§ PROVIDED MATERIAL

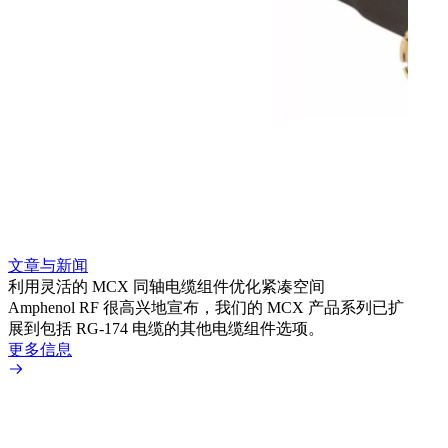
文章与新闻
文章
利用灵活的 MCX 同轴电缆组件优化紧凑空间
扩展
Amphenol RF 很高兴地宣布，我们的 MCX 产品系列已扩
Amp
展到包括 RG-174 电缆的其他电缆组件选项。
为各
更多信息
更多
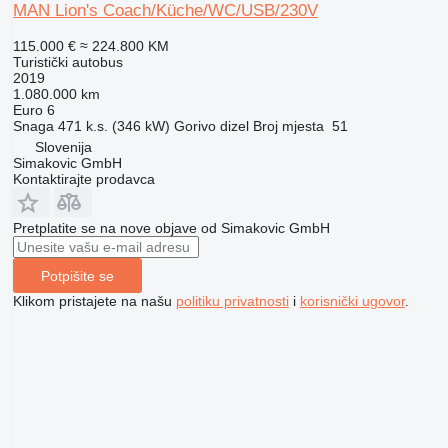
MAN Lion's Coach/Küche/WC/USB/230V
115.000 €
≈ 224.800 KM
Turistički autobus
2019
1.080.000 km
Euro 6
Snaga
471 k.s. (346 kW)
Gorivo
dizel
Broj mjesta
51
Slovenija
Simakovic GmbH
Kontaktirajte prodavca
Pretplatite se na nove objave od Simakovic GmbH
Potpišite se
Klikom pristajete na našu
politiku privatnosti
i
korisnički ugovor
.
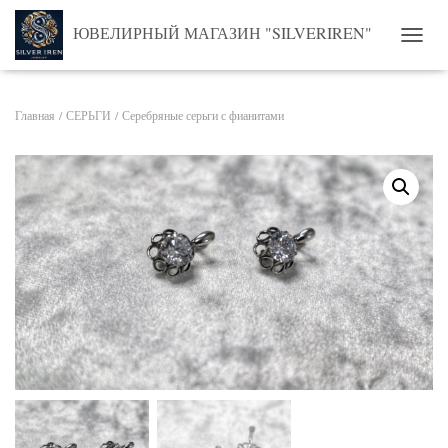
ЮВЕЛИРНЫЙ МАГАЗИН "SILVERIREN"
ПЕРЕ
Главная
/
СЕРЬГИ
/ Серебряные серьги с фианитами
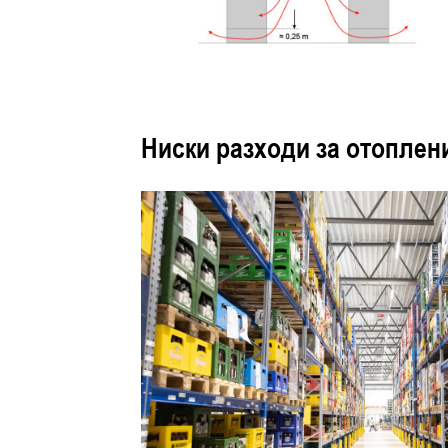
Ниски разходи за отоплени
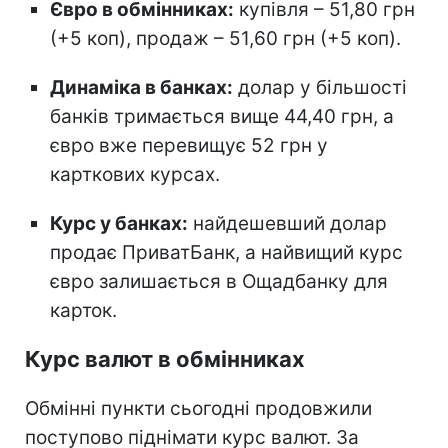
Євро в обмінниках:
купівля – 51,80 грн
(+5 коп), продаж – 51,60 грн (+5 коп).
Динаміка в банках:
долар у більшості
банків тримається вище 44,40 грн, а
євро вже перевищує 52 грн у
карткових курсах.
Курс у банках:
найдешевший долар
продає ПриватБанк, а найвищий курс
євро залишається в Ощадбанку для
карток.
Курс валют в обмінниках
Обмінні пункти сьогодні продовжили
поступово піднімати курс валют. За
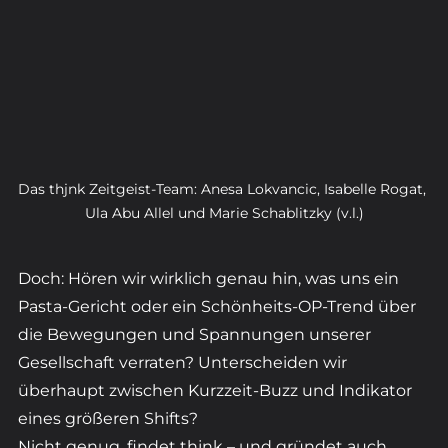
Das thjnk Zeitgeist-Team: Anesa Lokvancic, Isabelle Rogat, 
Ula Abu Allel und Marie Schablitzky (v.l.)
Doch: Hören wir wirklich genau hin, was uns ein 
Pasta-Gericht oder ein Schönheits-OP-Trend über 
die Bewegungen und Spannungen unserer 
Gesellschaft verraten? Unterscheiden wir 
überhaupt zwischen Kurzzeit-Buzz und Indikator 
eines größeren Shifts?  
Nicht genug, findet thjnk – und gründet auch 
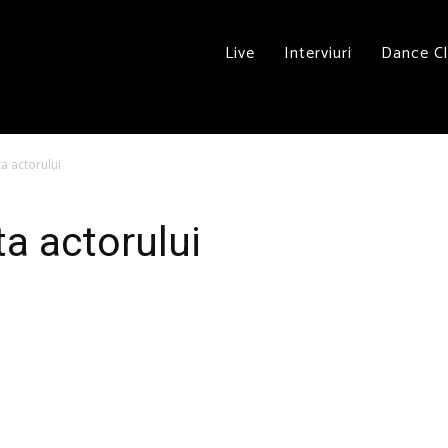
Live
Interviuri
Dance C
ta actorului
ta actorului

§ EXERCISE DESCRIPTION
Output only the lines above from the line that holds "поступово піднімати курс валют. За" through the line that holds "Nicht genug, findet thjnk – und gründet auch", both ends included, and exclude pictures.

§ YOUR RESPONSE
поступово піднімати курс валют. За
Das thjnk Zeitgeist-Team: Anesa Lokvancic, Isabelle Rogat, 
Ula Abu Allel und Marie Schablitzky (v.l.)
Doch: Hören wir wirklich genau hin, was uns ein 
Pasta-Gericht oder ein Schönheits-OP-Trend über 
die Bewegungen und Spannungen unserer 
Gesellschaft verraten? Unterscheiden wir 
überhaupt zwischen Kurzzeit-Buzz und Indikator 
eines größeren Shifts?  
Nicht genug, findet thjnk – und gründet auch 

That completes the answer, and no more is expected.